Xmasdaft2023 · 08/01/2025 20:16

How does one support a friend with eating disorder?
apart from being at the end of my phone 24/7 I’m not sure what else I can do. i’ve had a rough few weeks myself and I’ve done and encouraged as much as I can and I don’t know what else to do?
she’s starving herself (talking about 4 days no food!) or binging when she has to (I front of others) and forcing sickness?
I’ve encouraged talking to ED helplines, I’ve been blunt at her weight loss and her needing fuel herself but I’m just lost. Do I approach her husband/family/friends that know her much more than I do?
really struggling with what to do. I can’t agree with her not eating?
help!! Struggling friend that just doesn’t know how to help 😞

OP posts:
Xmasdaft2023 · 09/01/2025 13:07

pumpkinpillow · 09/01/2025 13:02

binging when she has to eat in front of others" really made my spider senses tingle. Binging is a problem in eating disorders. What it is not is eating more than you want to in front of others. I've only ever seen the two conflated in explicitly pro-ana spaces.

This alarmed me as well. Bingeing and purging is normally a very secretive and shameful behaviour.

I believe she is starving herself, half can of juice a day but I know as a front for Xmas she ate at someone’s house and then was sick (this is what she told me) so that it looked like she was..

i believe it to be anorexia but is this bulimia?

the last week has been very much “4 days no food, 1/2 can fizzy juice a day” and “I need to get to X weight”… I think she’s already surpassed that I’m sure 😞

OP posts:
Xmasdaft2023 · 09/01/2025 13:11

CeciledeVolangesdeNouveau · 09/01/2025 12:48

OK. To continue, I also have experience with people who message at any time with that sort of thing and I've known OF people who behave like that about their eating disorder.

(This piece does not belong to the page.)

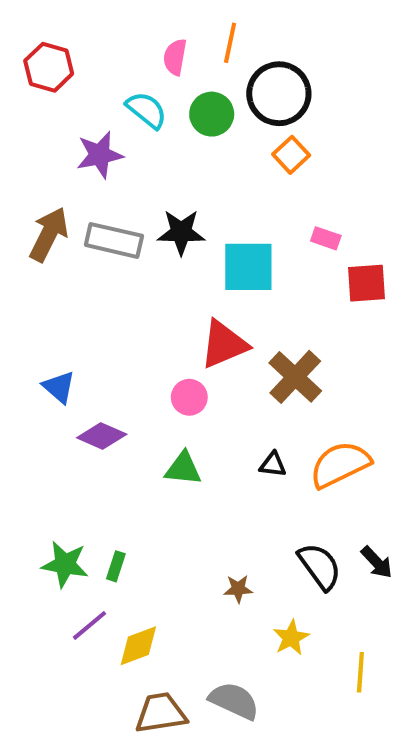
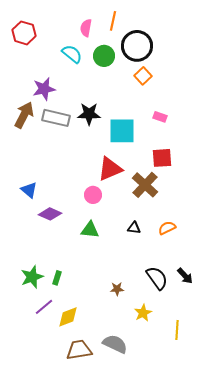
purple star: (100, 155) -> (44, 89), moved
red square: (367, 283) -> (162, 158), moved
orange semicircle: (340, 464) -> (167, 228), size x0.6
green star: (65, 564) -> (32, 277), turned -30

To answer in order: 1) would you be a total bitch if you texted her husband? Others may differ, but I would say from a moral/ethical POV the only thing that would make this an objectively bad or harmful thing to do would be if you have any reason to suspect the husband is controlling and/or abusive. I won't go into why, but that would be really damaging and abusers often weaponise that stuff if they know about it. Otherwise, I don't think it can do any harm. She's proactively sharing worrying details with you, and you can draw an analogy with priests, doctors, teachers etc who actually have a duty to break confidentiality if they have reason to be concerned. Restrictive eating disorders in particular also speak for themselves. If she's looking worrying and losing weight, you probably aren't telling the husband anything he doesn't know if he's paying attention at all, apart from the fact that his wife is putting huge and unfair emotional pressure on you, is struggling more than he thinks, is hiding things etc. It might also add incentives/pressure to actually go to these appointments.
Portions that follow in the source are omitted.